Last week, the Manitoban published the results of a survey gauging how students felt about their experiences during a year of remote learning. Nearly 500 students responded, offering insights on mental health, workload, accessibility, learning environment and suggestions for improvement.
The University of Manitoba Faculty Association (UMFA) ran a similar survey in December 2020, receiving slightly over 500 responses. Not all of the UMFA survey’s questions were analogous to the Manitoban’s survey questions, but the two had some in common.
Students and faculty reported similar numbers when asked if they felt like they never stopped working, with 55 per cent of students and 52.9 per cent of faculty saying they strongly agreed. However, students reported more extreme levels of feeling tired and unable to concentrate — compared to 72.2 per cent of students, only 54.7 per cent of faculty said they strongly agreed.
Incoming UMSU president Brendan Scott, who currently serves as vice-president finance and operations, said the survey’s data about students feeling isolated reinforced his plans for UMSU during the 2021-2022 academic year.

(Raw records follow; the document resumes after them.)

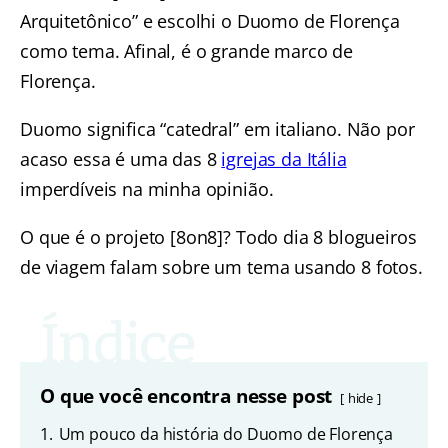
Arquitetônico” e escolhi o Duomo de Florença
como tema. Afinal, é o grande marco de
Florença.
Duomo significa “catedral” em italiano. Não por
acaso essa é uma das 8
igrejas da Itália
imperdíveis na minha opinião.
O que é o projeto [8on8]? Todo dia 8 blogueiros
de viagem falam sobre um tema usando 8 fotos.
O que você encontra nesse post
hide
1.
Um pouco da história do Duomo de Florença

“One of the policies we ran on was a steady transition or seamless transition back to campus,” Scott explained.
“So, we knew that at some point during the year we were going to be back on campus […] The goal would actually be to still have some online events, but if allowed, the goal would actually be to have up to 75 per cent of our programming on campus.”
Scott said he would like to see students studying in the library or meeting up with friends while classes are still partially online, in an effort to improve general mental health and provide more of a traditional campus atmosphere.

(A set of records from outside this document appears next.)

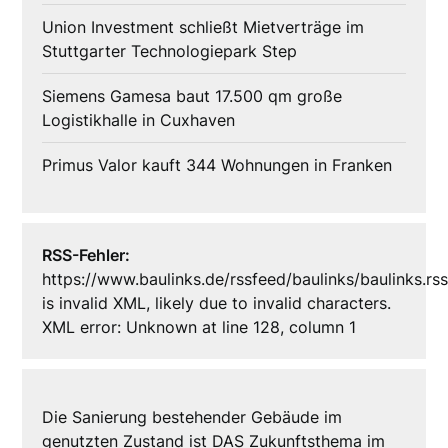
Union Investment schließt Mietverträge im
Stuttgarter Technologiepark Step
Siemens Gamesa baut 17.500 qm große
Logistikhalle in Cuxhaven
Primus Valor kauft 344 Wohnungen in Franken
RSS-Fehler:
https://www.baulinks.de/rssfeed/baulinks/baulinks.rs
is invalid XML, likely due to invalid characters.
XML error: Unknown at line 128, column 1
Die Sanierung bestehender Gebäude im
genutzten Zustand ist DAS Zukunftsthema im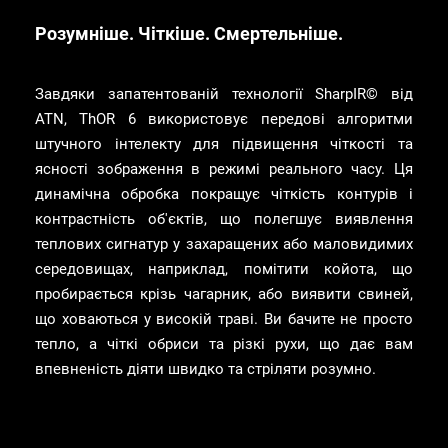
Розумніше. Чіткіше. Смертельніше.
Завдяки запатентованій технології SharpIR© від
ATN, ThOR 6 використовує передові алгоритми
штучного інтелекту для підвищення чіткості та
ясності зображення в режимі реального часу. Ця
динамічна обробка покращує чіткість контурів і
контрастність об'єктів, що полегшує виявлення
теплових сигнатур у захаращених або маловидимих
середовищах, наприклад, помітити койота, що
пробирається крізь чагарник, або виявити свиней,
що ховаються у високій траві. Ви бачите не просто
тепло, а чіткі обриси та різкі рухи, що дає вам
впевненість діяти швидко та стріляти розумно.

“It just overall will help,” he said.
“Let’s say we go back fully in the winter — these students are more used to being on campus because we promoted them to come during the fall.”
However, Scott said student feedback from the survey also made him newly aware of some issues, including laboratory fees and difficulty accessing the campus bookstore for students who do not live in Winnipeg.

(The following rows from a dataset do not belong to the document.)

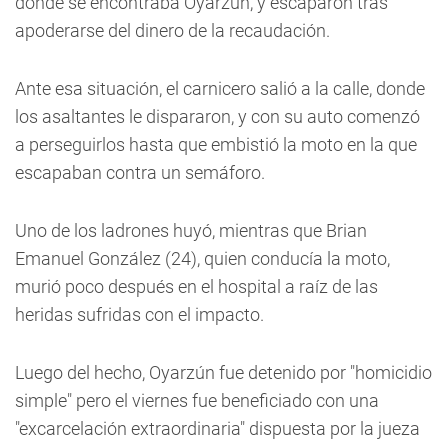
donde se encontraba Oyarzún, y escaparon tras
apoderarse del dinero de la recaudación.
Ante esa situación, el carnicero salió a la calle, donde
los asaltantes le dispararon, y con su auto comenzó
a perseguirlos hasta que embistió la moto en la que
escapaban contra un semáforo.
Uno de los ladrones huyó, mientras que Brian
Emanuel González (24), quien conducía la moto,
murió poco después en el hospital a raíz de las
heridas sufridas con el impacto.
Luego del hecho, Oyarzún fue detenido por "homicidio
simple" pero el viernes fue beneficiado con una
"excarcelación extraordinaria" dispuesta por la jueza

“That was the one thing from [the survey] that put off alarm bells in my mind — all the students who are out of town about to spend so much money on shipping,” Scott said.
“The bookstore was very much accessible during the beginning of fall and beginning of winter, but not towards people who lived out of town, and obviously with [COVID-19] more people are living out of town than on campus.
“It’s just another reason to get open educational resources.”
Scott said he loved his online learning experience and was pleasantly surprised to see students generally pleased with their remote learning environment.
“It’s just also going to be hard to justify when, come fall, we see half the universities in Canada be fully in-person, and we’re one of the other half that aren’t.”